* **WHAT THE TASK REQUIRES**: Output only an exact transcription of the line containing "Patagonia Women’s Better" and all lines that follow it in the data below.

* **INFORMATION SHOWN**:
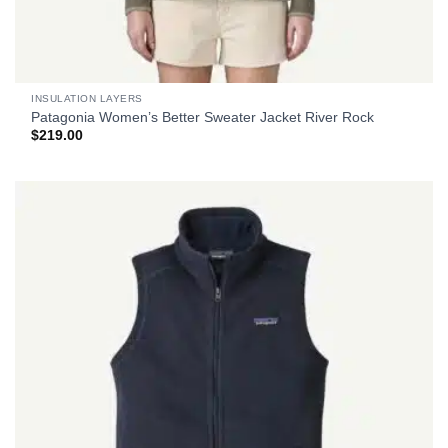
INSULATION LAYERS
Patagonia Women’s Better Sweater Jacket River Rock
$
219.00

* **SOLUTION FOR THIS EXERCISE**:
Patagonia Women’s Better Sweater Jacket River Rock
$
219.00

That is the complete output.